» **WORK TO BE COMPLETED**: Show all lines of the entries in which the word "professora" is found.

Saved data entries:

++++++++

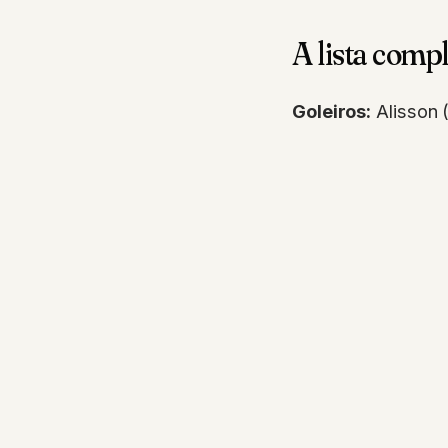
A lista comp
Goleiros:
Alisson 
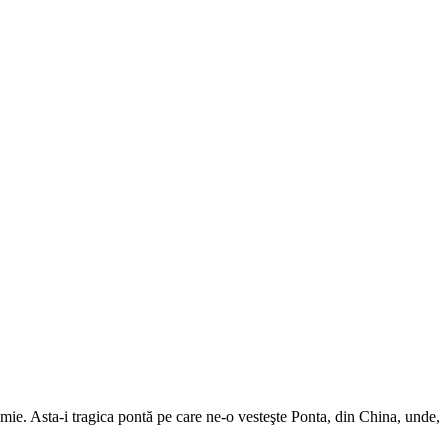
mie. Asta-i tragica pontă pe care ne-o vesteşte Ponta, din China, unde,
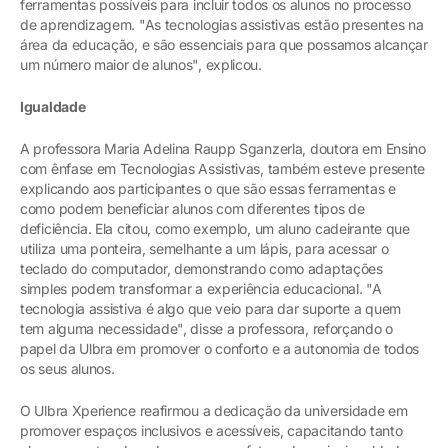
ferramentas possíveis para incluir todos os alunos no processo
de aprendizagem. "As tecnologias assistivas estão presentes na
área da educação, e são essenciais para que possamos alcançar
um número maior de alunos", explicou.
Igualdade
A professora Maria Adelina Raupp Sganzerla, doutora em Ensino
com ênfase em Tecnologias Assistivas, também esteve presente
explicando aos participantes o que são essas ferramentas e
como podem beneficiar alunos com diferentes tipos de
deficiência. Ela citou, como exemplo, um aluno cadeirante que
utiliza uma ponteira, semelhante a um lápis, para acessar o
teclado do computador, demonstrando como adaptações
simples podem transformar a experiência educacional. "A
tecnologia assistiva é algo que veio para dar suporte a quem
tem alguma necessidade", disse a professora, reforçando o
papel da Ulbra em promover o conforto e a autonomia de todos
os seus alunos.
O Ulbra Xperience reafirmou a dedicação da universidade em
promover espaços inclusivos e acessíveis, capacitando tanto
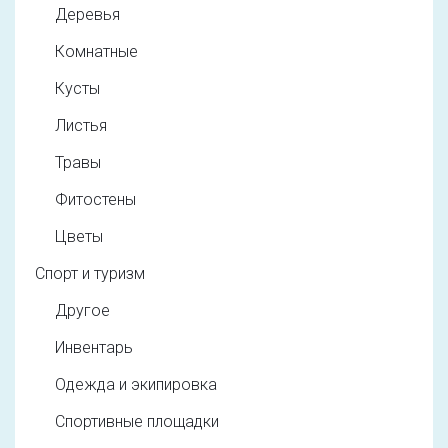
Деревья
Комнатные
Кусты
Листья
Травы
Фитостены
Цветы
Спорт и туризм
Другое
Инвентарь
Одежда и экипировка
Спортивные площадки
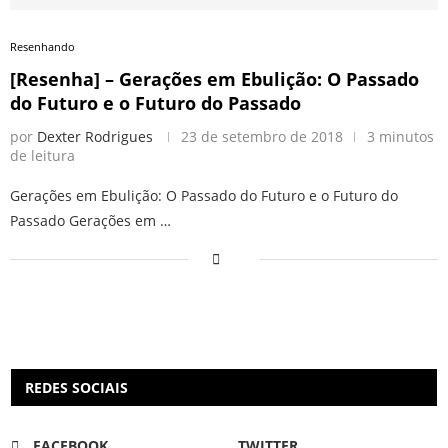
Resenhando
[Resenha] – Gerações em Ebulição: O Passado
do Futuro e o Futuro do Passado
por
Dexter Rodrigues
23 de setembro de 2018
3 minutos
de leitura
Gerações em Ebulição: O Passado do Futuro e o Futuro do
Passado Gerações em …
REDES SOCIAIS
FACEBOOK
TWITTER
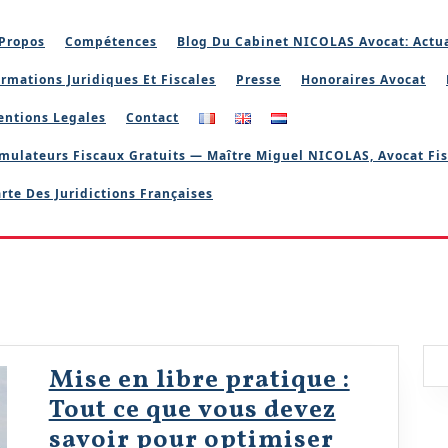
Propos
Compétences
Blog Du Cabinet NICOLAS Avocat: Actua
rmations Juridiques Et Fiscales
Presse
Honoraires Avocat
entions Legales
Contact
mulateurs Fiscaux Gratuits — Maître Miguel NICOLAS, Avocat Fis
rte Des Juridictions Françaises
Mise en libre pratique :
Tout ce que vous devez
savoir pour optimiser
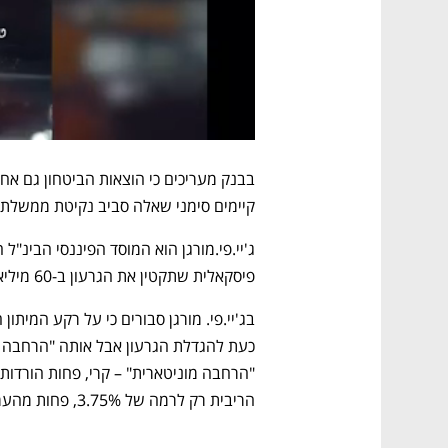
קיימים סימני שאלה סביב נקיטת ממשלת
פיסקאלית שתקטין את הגרעון ב-60 מיליארד שקל אחרי המלחמה. 
הריבית רק לרמה של 3.75%, פחות מהערכות השוק". 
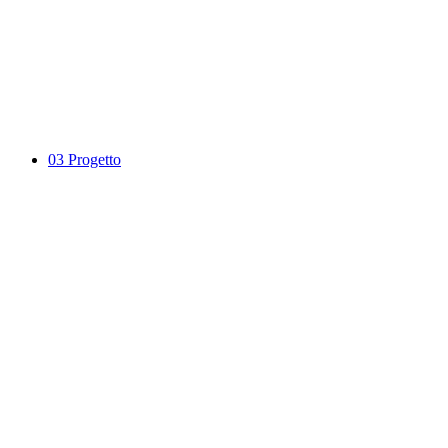
03
Progetto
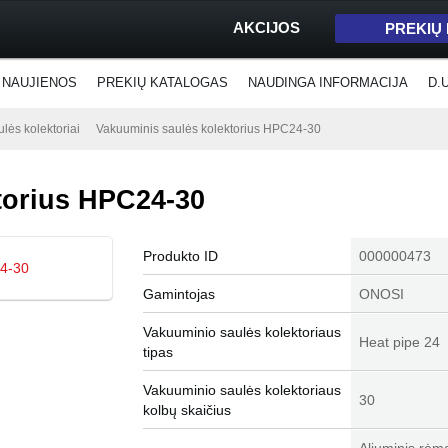
AKCIJOS
PREKIŲ
NAUJIENOS
PREKIŲ KATALOGAS
NAUDINGA INFORMACIJA
D.
lės kolektoriai
Vakuuminis saulės kolektorius HPC24-30
torius HPC24-30
Produkto ID
000000473
Gamintojas
ONOSI
Vakuuminio saulės kolektoriaus
Heat pipe 24
tipas
Vakuuminio saulės kolektoriaus
30
kolbų skaičius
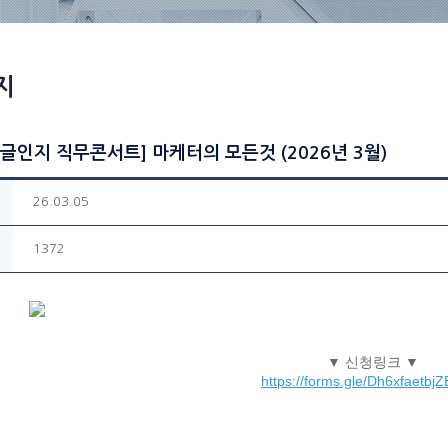
지
 [글인지 직무콘서트] 마케터의 모든것 (2026년 3월)
26.03.05
1372
▼ 신청링크 ▼
https://forms.gle/Dh6xfaetbjZ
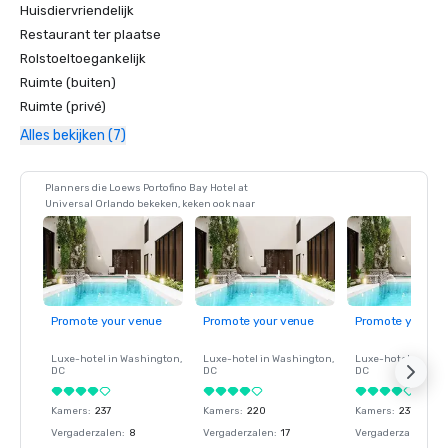
Huisdiervriendelijk
Restaurant ter plaatse
Rolstoeltoegankelijk
Ruimte (buiten)
Ruimte (privé)
Alles bekijken (7)
Planners die Loews Portofino Bay Hotel at
Universal Orlando bekeken, keken ook naar
Promote your venue
Promote your venue
Promote your ve
Luxe-hotel in
Washington
,
Luxe-hotel in
Washington
,
Luxe-hotel in
Wash
DC
DC
DC
Kamers
:
237
Kamers
:
220
Kamers
:
237
Vergaderzalen
:
8
Vergaderzalen
:
17
Vergaderzalen
:
8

++++++++

» **SOLUTION TO THE PROBLEM**:
A professora Maria Adelina Raupp Sganzerla, doutora em Ensino
tem alguma necessidade", disse a professora, reforçando o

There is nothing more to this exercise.